Toujours selon l’avocat de la FDSEA, « certains exploitants ont été assignés en justice pour verser à nouveau l’intégralité du prix des machines » (NDLR : l’affaire concerne un panel de machines agricoles), « parfois majoré de dommages et intérêts ». « On voit des procédures à 300 000 € pour du matériel qui en valait 140 000 », dénonce Me Coadou. « Alors que certains ont déjà payé leur tracteur. Résultat : ils paient deux, parfois trois fois pour un seul engin. » Un effet de piège pour des professionnels souvent peu armés pour affronter ce type de contentieux.

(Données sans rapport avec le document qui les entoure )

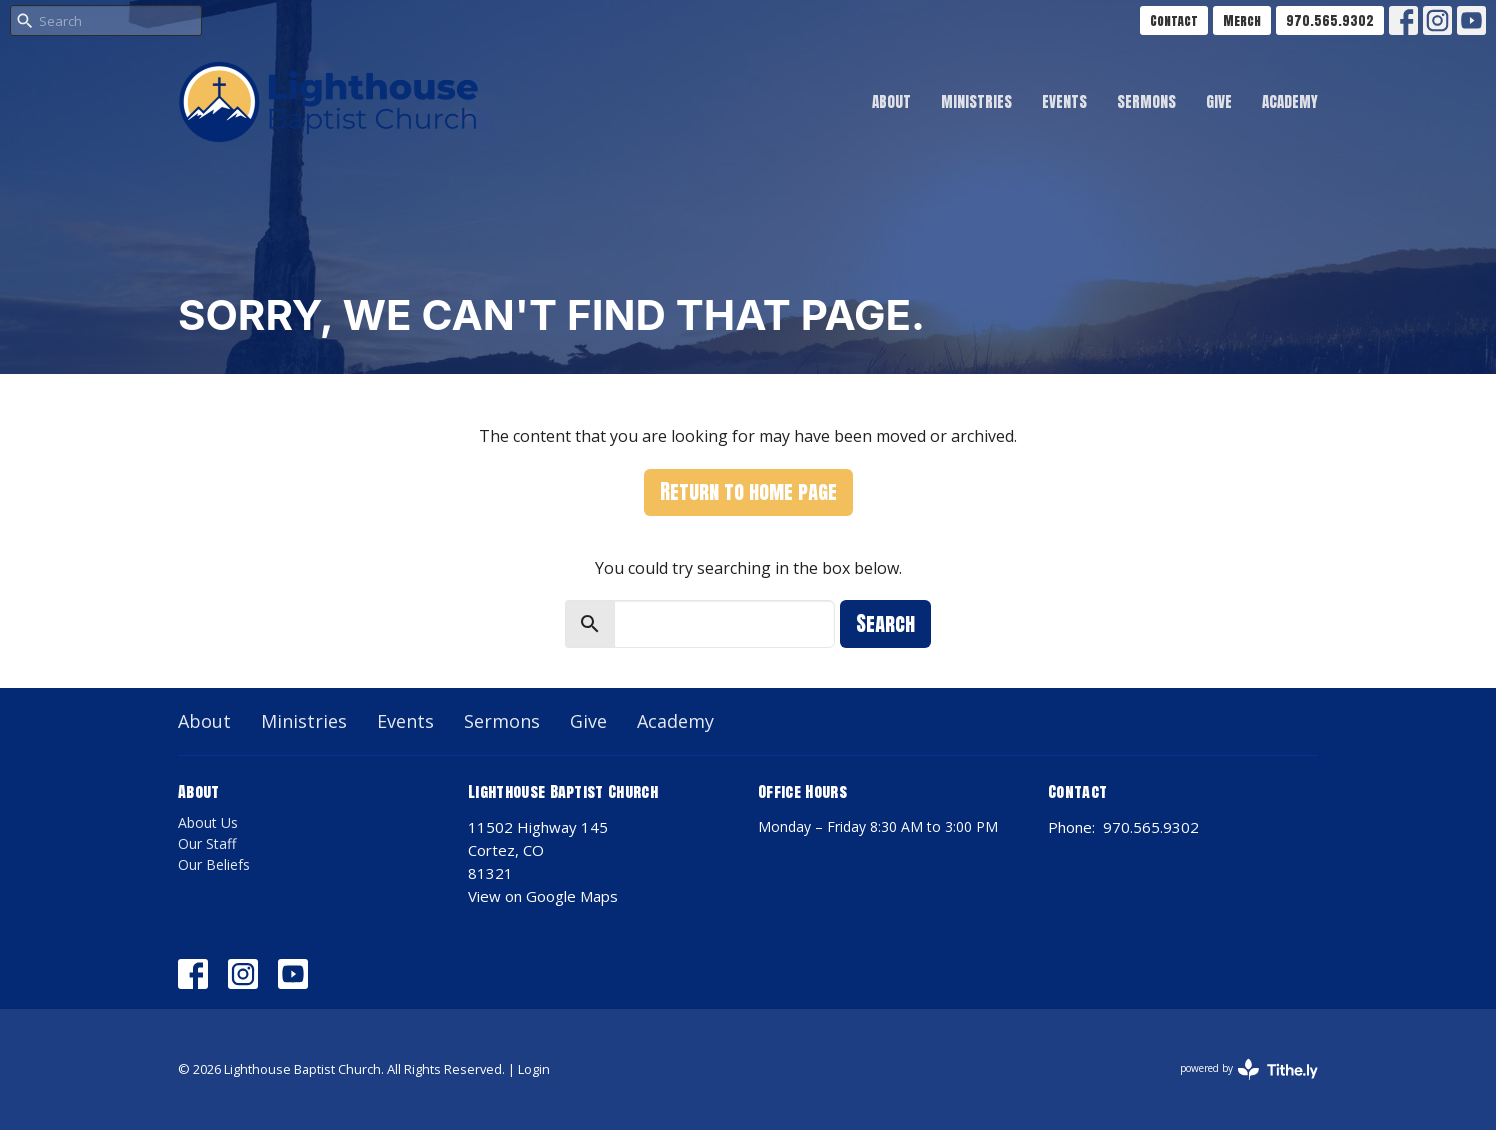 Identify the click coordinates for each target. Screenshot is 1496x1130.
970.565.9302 (1330, 20)
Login (534, 1069)
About (891, 101)
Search (885, 623)
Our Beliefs (214, 864)
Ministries (976, 101)
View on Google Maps (543, 896)
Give (1219, 101)
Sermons (1146, 101)
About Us (208, 822)
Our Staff (207, 843)
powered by (1249, 1069)
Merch (1242, 20)
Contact (1174, 20)
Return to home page (748, 491)
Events (1064, 101)
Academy (1290, 101)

La FDSEA en soutien aux agriculteurs

« L’agriculteur s’est fait avoir sur toute la ligne », résume l’avocat de la FDSEA. « Ce montage jouait sur la confiance, sur la complexité des contrats, sur le fait que beaucoup de paysans ne sont pas familiers des arcanes juridiques. » Certains n’ont pas déclaré de créance, pensant être dans leur bon droit, et s’exposent à des condamnations. D’autres, acculés, se sont tus, ou ont préféré payer à nouveau pour éviter une saisie.

Du côté de la FDSEA, la colère monte. L’organisation agricole, partie civile, a engagé une action en comblement de passif pour tenter d’engager la responsabilité personnelle du gérant. Sans procédure pénale, son patrimoine privé ne peut pas être touché. « Or les préjudices sont lourds : ce sont des agriculteurs parfois au bord de la faillite, qui vivent en plus la honte de s’être fait berner », souligne Gilbert Le Goff, vice-président de la FDSEA du Finistère.

Didier Le Du

La confiance trahie

Gilbert Le Goff – Vice-président de la FDSEA 29

La FDSEA du Finistère exprime son soutien plein et entier aux agriculteurs pris dans l’engrenage infernal de l’affaire SDMA. Des dizaines de professionnels, du Finistère, du Morbihan et d’ailleurs, sont confrontés à des demandes de double paiement, à la restitution de matériel, et à la contestation de leurs créances. Cette situation est née d’un système frauduleux qui ébranle les fondements mêmes du monde agricole. La confiance, socle invisible mais essentiel de toute activité agricole, a été trahie. C’est tout simplement inadmissible.